Di samping Harry Guzalt, berdiri pemuda tinggi tegap dengan seragam militer hitam berbintang lima menghiasi kemejanya. Topi ala.militer hitam berpangkat tinggi juga ia kenakan. Sosoknya terlihat mirip dengan Robin, hanya saja Justin memiliki paras yang lebih bagus, tegas dan dewasa.

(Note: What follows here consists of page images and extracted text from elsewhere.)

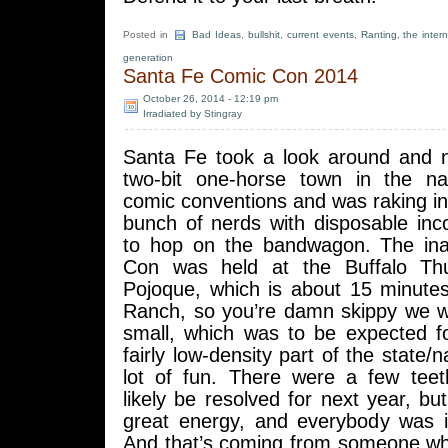
Posted in
Bad Ideas
,
bullshit
,
current events
,
Ranting
,
the inter
generation
Santa Fe Comic Con 2014
October 26, 2014 - 12:19 pm
Irradiated by Stingray
Santa Fe took a look around and n
two-bit one-horse town in the na
comic conventions and was raking i
bunch of nerds with disposable in
to hop on the bandwagon. The in
Con was held at the Buffalo Th
Pojoque, which is about 15 minut
Ranch, so you’re damn skippy we we
small, which was to be expected fo
fairly low-density part of the state/n
lot of fun. There were a few teeth
likely be resolved for next year, b
great energy, and everybody was in
And that’s coming from someone wh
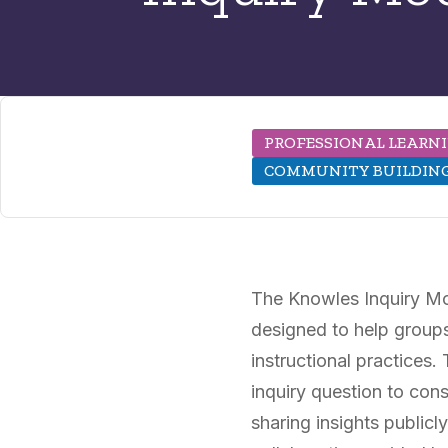
PROFESSIONAL LEARN
COMMUNITY BUILDIN
The Knowles Inquiry Mod
designed to help groups 
instructional practices
inquiry question to cons
sharing insights public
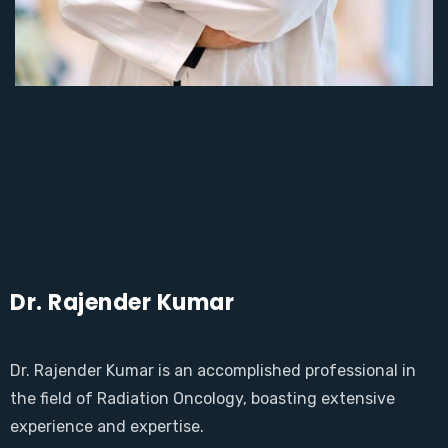
Dr. Rajender Kumar
Dr. Rajender Kumar is an accomplished professional in
the field of Radiation Oncology, boasting extensive
experience and expertise.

Dan Justin juga merupakan salah satu master dalam Black Militer. Dan pada saat kejadian, Justin tidak sedang berada di akademi menyaksikan pertandingan itu.
Seperti kedua orangtuanya, Justin hanya terdiam. Tak menampilkan riak apapun di wajahnya. Dia hanya berdiri tegap lalu menaburkan bunga untuk mendiang adik tirinya, Robin.

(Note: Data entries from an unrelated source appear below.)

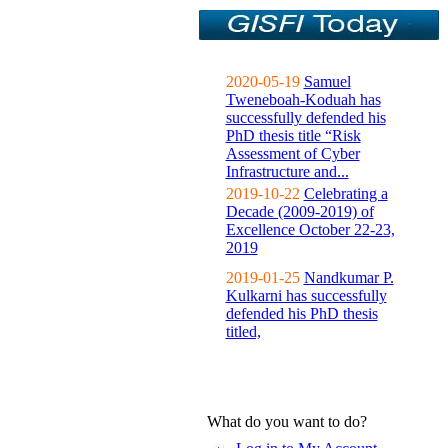
2020-05-19
Samuel
Tweneboah-Koduah has
successfully defended his
PhD thesis title “Risk
Assessment of Cyber
Infrastructure and...
2019-10-22
Celebrating a
Decade (2009-2019) of
Excellence October 22-23,
2019
2019-01-25
Nandkumar P.
Kulkarni has successfully
defended his PhD thesis
titled,
What do you want to do?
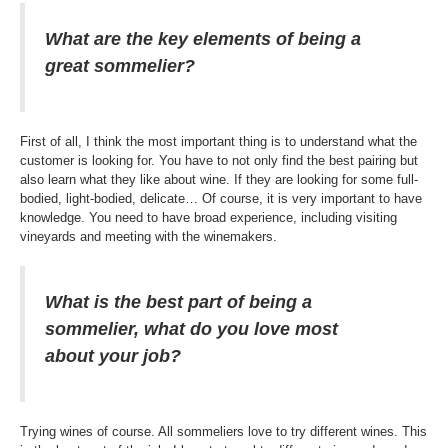
What are the key elements of being a
great sommelier?
First of all, I think the most important thing is to understand what the
customer is looking for. You have to not only find the best pairing but
also learn what they like about wine. If they are looking for some full-
bodied, light-bodied, delicate… Of course, it is very important to have
knowledge. You need to have broad experience, including visiting
vineyards and meeting with the winemakers.
What is the best part of being a
sommelier, what do you love most
about your job?
Trying wines of course. All sommeliers love to try different wines. This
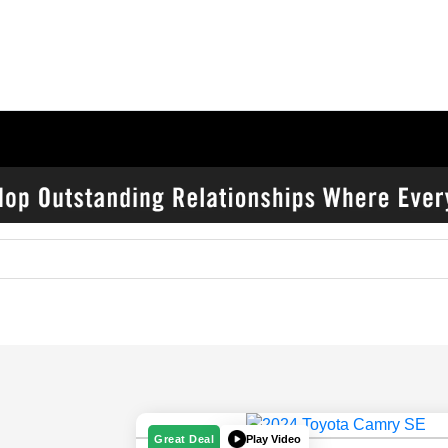
Play Video
Great Deal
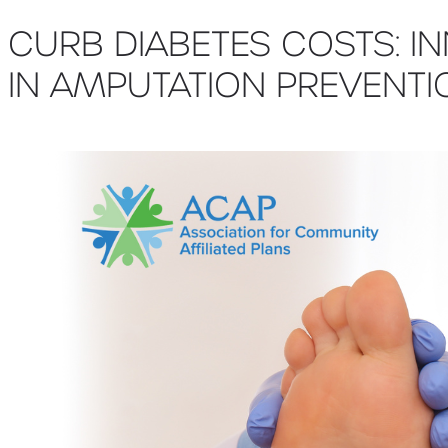
CURB DIABETES COSTS: I
IN AMPUTATION PREVENTI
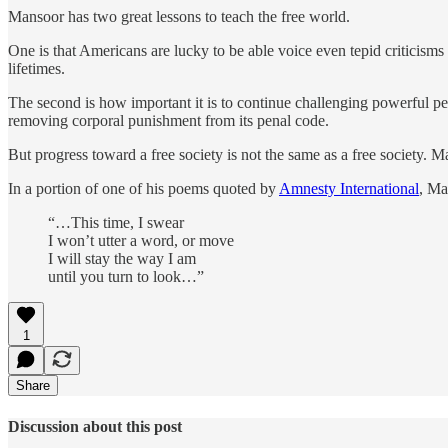
Mansoor has two great lessons to teach the free world.
One is that Americans are lucky to be able voice even tepid criticis
lifetimes.
The second is how important it is to continue challenging powerful p
removing corporal punishment from its penal code.
But progress toward a free society is not the same as a free society. M
In a portion of one of his poems quoted by
Amnesty International
, Ma
“…This time, I swear
I won’t utter a word, or move
I will stay the way I am
until you turn to look…”
1
Share
Discussion about this post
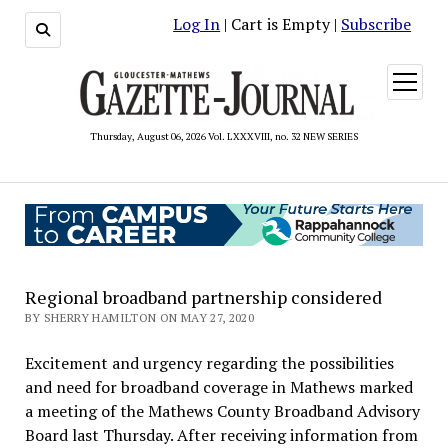
Log In
| Cart is Empty |
Subscribe
open
menu
Thursday, August 06, 2026 Vol. LXXXVIII, no. 32 NEW SERIES
Regional broadband partnership considered
BY SHERRY HAMILTON ON MAY 27, 2020
Excitement and urgency regarding the possibilities
and need for broadband coverage in Mathews marked
a meeting of the Mathews County Broadband Advisory
Board last Thursday. After receiving information from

Dan saat ini di akademi Black Militer, meski tak terlalui tampak suasana kehilangan menyelimuti, namun ujian the Duel yang hari ini harusnya dilangsungkan menjasi ditunda selama satu hari.

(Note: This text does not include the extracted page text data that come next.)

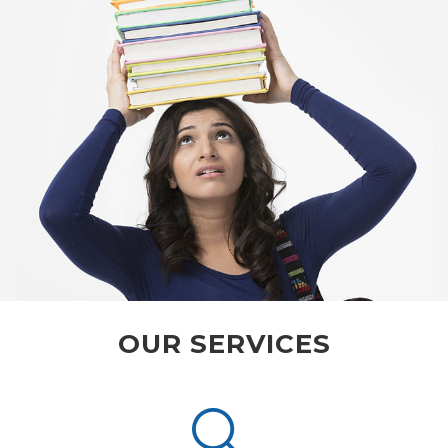
OUR SERVICES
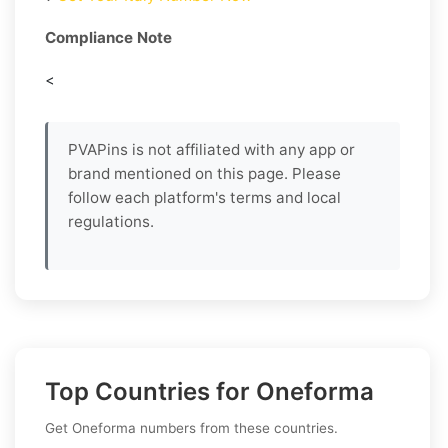
Compliance Note
<
PVAPins is not affiliated with any app or
brand mentioned on this page. Please
follow each platform's terms and local
regulations.
Top Countries for Oneforma
Get Oneforma numbers from these countries.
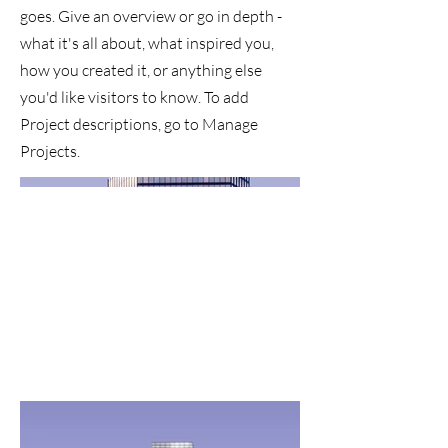
goes. Give an overview or go in depth -
what it's all about, what inspired you,
how you created it, or anything else
you'd like visitors to know. To add
Project descriptions, go to Manage
Projects.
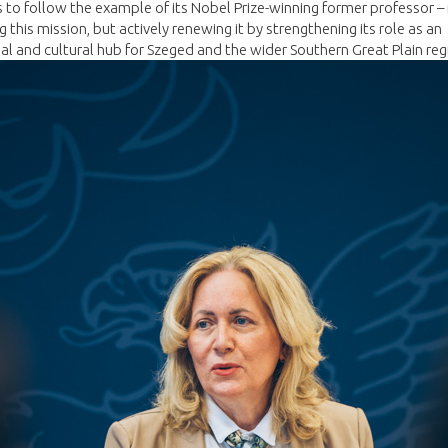
 to follow the example of its Nobel Prize-winning former professor –
g this mission, but actively renewing it by strengthening its role as an
ual and cultural hub for Szeged and the wider Southern Great Plain reg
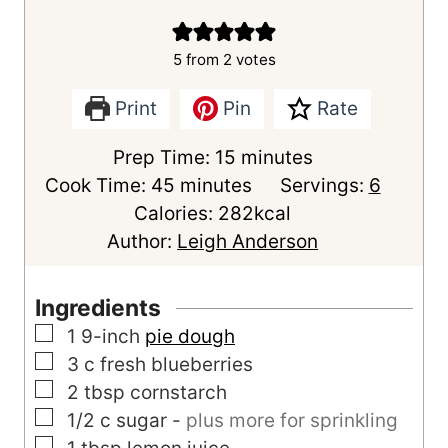
5
from
2
votes
Print
Pin
Rate
m
Prep Time:
15
minutes
m
i
Cook Time:
45
minutes
Servings:
6
i
n
Calories:
282
kcal
n
u
Author:
Leigh Anderson
u
t
t
e
Ingredients
e
s
▢
1
9-inch
pie dough
s
▢
3
c
fresh blueberries
▢
2
tbsp
cornstarch
▢
1/2
c
sugar
-
plus more for sprinkling
▢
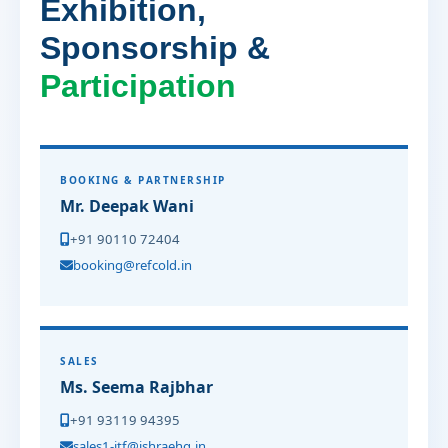
Exhibition,
Sponsorship &
Participation
BOOKING & PARTNERSHIP
Mr. Deepak Wani
+91 90110 72404
booking@refcold.in
SALES
Ms. Seema Rajbhar
+91 93119 94395
sales1-itf@ishraehq.in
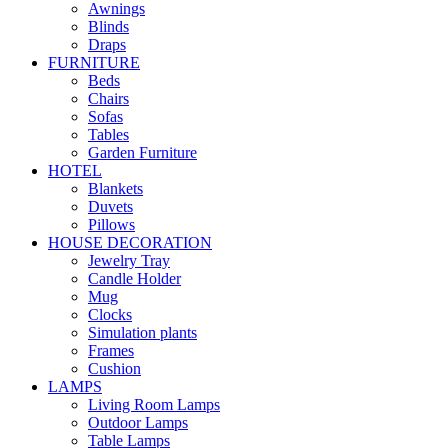
Awnings
Blinds
Draps
FURNITURE
Beds
Chairs
Sofas
Tables
Garden Furniture
HOTEL
Blankets
Duvets
Pillows
HOUSE DECORATION
Jewelry Tray
Candle Holder
Mug
Clocks
Simulation plants
Frames
Cushion
LAMPS
Living Room Lamps
Outdoor Lamps
Table Lamps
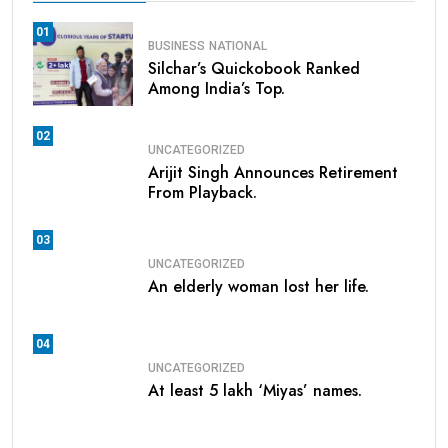
01
BUSINESS
NATIONAL
Silchar’s Quickobook Ranked
Among India’s Top.
02
UNCATEGORIZED
Arijit Singh Announces Retirement
From Playback.
03
UNCATEGORIZED
An elderly woman lost her life.
04
UNCATEGORIZED
At least 5 lakh ‘Miyas’ names.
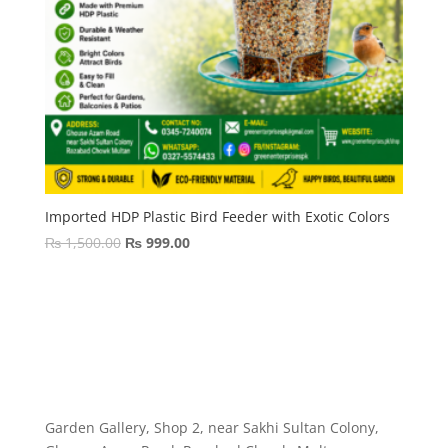
Imported HDP Plastic Bird Feeder with Exotic Colors
Original
Current
₨
1,500.00
₨
999.00
price
price
was:
is:
₨ 1,500.00.
₨ 999.00.
Garden Gallery, Shop 2, near Sakhi Sultan Colony,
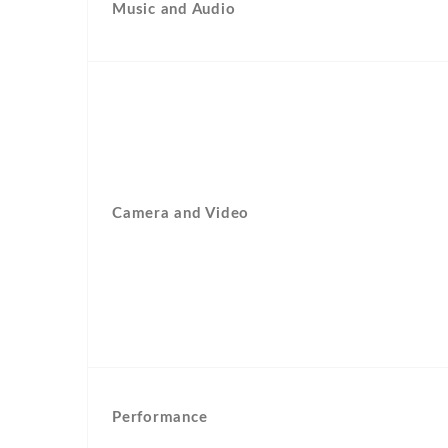
Music and Audio
Camera and Video
Performance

Bagaimanapun kematian salah satu kerabat master Black Militer menjadikan kegiatan dalam akademi sedikit terhambat. Apalagi kematian Robin masih mebimbulkan tanda tanya. Dan perlu diselidiki lebih jauh siapa yang sengaja memasukkan serangga pengendali ke tubuh anak itu. Dan siapa yang mempunyai serangga yang bahkan sudah dikatakan musnah.
"Cecil, bagaimana keadaanmu?" Sabin duduk di dekat ranjang. Menjenguk sahabatnya yang masih mendapat perawatan di klinik akademi.
"Aku sudah tidak apa - apa." Jawab Sherly. Dia setengah duduk dengan menyandarkan punggungnya ke kabin ranjang.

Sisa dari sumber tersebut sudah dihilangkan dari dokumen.